Rosetta Reitz (September 28, 1924 – November 1, 2008) was an American feminist and jazz historian who searched for and established a record label producing 18 albums of the music of the early women of jazz and the blues.

==Life and career==
Reitz was born in Utica, New York on September 28, 1924. She attended the University of Buffalo for one year and the University of Wisconsin–Madison for two years.
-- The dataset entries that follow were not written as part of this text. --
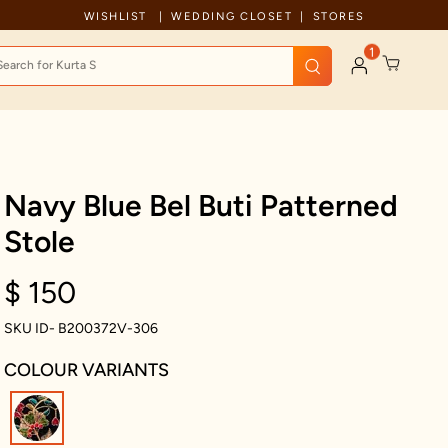
Celebration wear of assured quality
WISHLIST
WEDDING CLOSET
STORES
1
Navy Blue Bel Buti Patterned
Stole
$ 150
SKU ID- B200372V-306
COLOUR VARIANTS
selected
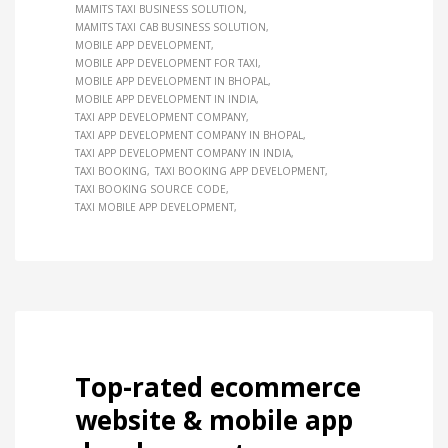
MAMITS TAXI BUSINESS SOLUTION
MAMITS TAXI CAB BUSINESS SOLUTION
MOBILE APP DEVELOPMENT
MOBILE APP DEVELOPMENT FOR TAXI
MOBILE APP DEVELOPMENT IN BHOPAL
MOBILE APP DEVELOPMENT IN INDIA
TAXI APP DEVELOPMENT COMPANY
TAXI APP DEVELOPMENT COMPANY IN BHOPAL
TAXI APP DEVELOPMENT COMPANY IN INDIA
TAXI BOOKING
TAXI BOOKING APP DEVELOPMENT
TAXI BOOKING SOURCE CODE
TAXI MOBILE APP DEVELOPMENT
Top-rated ecommerce
website & mobile app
After leaving college, she moved to Manhattan and worked at the Gotham Book Mart, later opening the Four Seasons, a bookstore in Greenwich Village she operated from 1947-1956. Throughout her varied career she worked as a stockbroker, owner of a greeting card business, a college professor and a food columnist for The Village Voice and authored a book about mushrooms titled Mushroom Cookery.

Reitz was one of second-wave feminism's earliest theory writers as author of the 1971 The Village Voice article "The Liberation of the Yiddishe Mama" and was a member of New York Radical Feminists and co-founder of the Older Women's Liberation (OWL). She then wrote 1977 book Menopause: A Positive Approach, which was one of the first such books to have focused on menopause from the perspective of women, rather than with a medical approach. While writing the book, she listened to her music recordings which told of the strength of women, not their role as victims. Reitz noted that all the books she had read treated menopause as a dysfunction. She spent three years and spoke to 1,000 women in writing the book.

Using $10,000 she borrowed from friends, Rosetta Records was established in 1979. She would search for lost music, most often from record collectors. The music that Reitz discovered was usually in the public domain, but she would try to determine if there were any current rights and ensure that royalties were paid to the artists. Her music collections were built on old 78 rpm records of lesser-known performers including trumpeter and singer Valaida Snow, pianist-singer Georgia White, as well as others, such as Bessie Brown, Bertha Idaho and Maggie Jones. She also found long lost songs from better-known artists such as Ida Cox, Ma Rainey, Bessie Smith and Mae West. Her collecting covered the period from the 1920s to the 1960s, with particular attention to the Blues queens of the 1920s.

She would remaster the recordings, research the background of the artists and write liner notes. She designed the graphics for album covers and included historic photographs. While early records were shipped by mail, ultimately there were more than ten stores that carried the Rosetta label. With changes in recording media, the label switched to tapes and later CDs. Though official sales figures were never disclosed, Reitz estimated that the four "independent women's blues" compilation albums each sold 20,000 copies. The last album released came in the mid-1990s, but older releases were available online and the artists she found had been picked up by a number of mainstream recording labels.

In 1980 and 1981, Reitz organized a tribute to the "Women of Jazz" at Avery Fisher Hall as part of the Newport Jazz Festival. Called "The Blues is a Woman", the program, narrated by Carmen McRae, featured music by Adelaide Hall, Big Mama Thornton, Nell Carter and Koko Taylor. Reitz was the recipient of three awards—the Wonder Woman Award of 1982, a Grandmother Winifred grant in 1994, and the Veteran Feminists of America in 2002 Roll of Honor for feminists writers,

She died at age 84 on November 1, 2008 in Manhattan, New York of cardiopulmonary problems. She was survived by three daughters and a granddaughter.